Árvore genealógica – Odirval Cassiano Gomes aponta Antonio Barbosa de Oliveira, português do Porto, como pioneiro da família no Brasil. Ele era “sargento-mor de Ordenanças, viveu tranquilamente, sem nunca se envolver nas complicações políticas da terra. Era homem prático, realista, trabalhador e, ao morrer em 1784, legou aos dez filhos bom cabedal e um cartório de tabelião”. Desconheço a fundo a árvore genealógica, mas posso afirmar que Antonio Barbosa de Oliveira foi o bisavô paterno de Ruy Barbosa.

O autor do livro informa que os pais de João José foram Rodrigo Antonio e dona Luiza Soares Simas. O casal teve nove filhos e João José foi o primogênito. A mãe ficou viúva e herdou um sobrado, “único bem que deixara o marido” (p. 12). Seria imprudente afirmar que o imóvel em questão seria o mesmo em que Ruy viria nascer em 1849. O que o autor do livro informa é que a família numerosa viveu no andar superior do imóvel herdado e dona Sofia reforçava a receita minguada com o aluguel do andar inferior.

As dificuldades financeiras da viúva não combinavam com as aspirações vocacionais do filho João Barbosa. Ele desejava ser advogado e aspirou estudar em Coimbra (Portugal), São Paulo ou Olinda (PE). O jovem recebia o auxílio do primo rico Albino José Barbosa de Oliveira (Coimbra, 1809-Rio de Janeiro, 1889), que vivia no Rio, então capital do país e sede da Corte, mas restou-lhe a opção de cursar Medicina, em Salvador.

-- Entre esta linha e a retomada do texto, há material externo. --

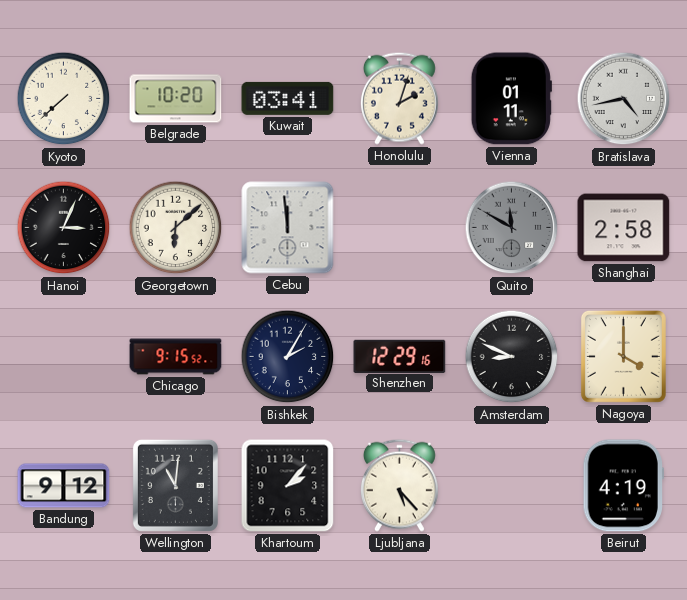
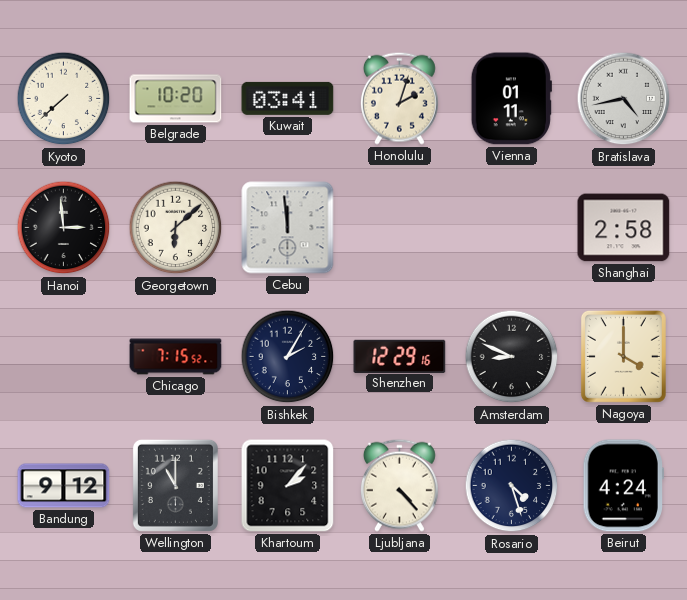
Hanoi: 3:04 -> 2:59
Quito: 11:50 -> none
Chicago: 9:15 -> 7:15
Wellington: 11:01 -> 11:00
Ljubljana: 5:23 -> 4:23
Rosario: none -> 4:27
Beirut: 4:19 -> 4:24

Mais Política do que Medicina – A sedução pela política – ele era do Partido Liberal – atrasou a conclusão do curso, sobretudo por causa do envolvimento dele com a Sabinada (1837-38), movimento que pretendeu a separação da Bahia do Brasil. Enfim, após o restabelecimento dos estudos, ele defendeu em 11 de dezembro de 1843, a tese “As prisões do paiz; o sistema penitenciário; higiene penal”. O escritor Ordival Cassiano Gomes explica que a opção por esse tema é mais uma demonstração da sedução de João José pelo Direito.

Capa da tese de João José Barbosa, de 1843.

Em 1846, o médico João José Barbosa de Oliveira submete-se a concurso para ensinar na Faculdade de Medicina. Poucos dias antes do exame, o tema foi sorteado – “Qual razão por que a Natureza não deu às Artérias Cerebrais o mesmo grau de elasticidade que às demais?” –, mas ele não foi aprovado. Ele defendera na prova a seguinte resposta: (…) “nas artérias do cérebro a sua menor elasticidade é para contribuir para que a circulação seja menos acelerada: fato fisiológico que existe e cujo fim é, sem dúvida, poupar a delicadeza da massa encefálica”. (p. 72)

Os argumentos ele apresentou, apesar da reprovação, despertou, no entanto, a atenção do médico-cirurgião e professor Antonio José Alves (1818-1866), pai do poeta Antonio Frederico de Castro Alves (1847-1871). O professor não endossou por completo os argumentos do aspirante, disso resultando polêmica entre os dois. Mais adiante, os filhos Ruy e Antônio Frederico, seriam colegas na Faculdade de Direito do Largo de São Francisco, em São Paulo.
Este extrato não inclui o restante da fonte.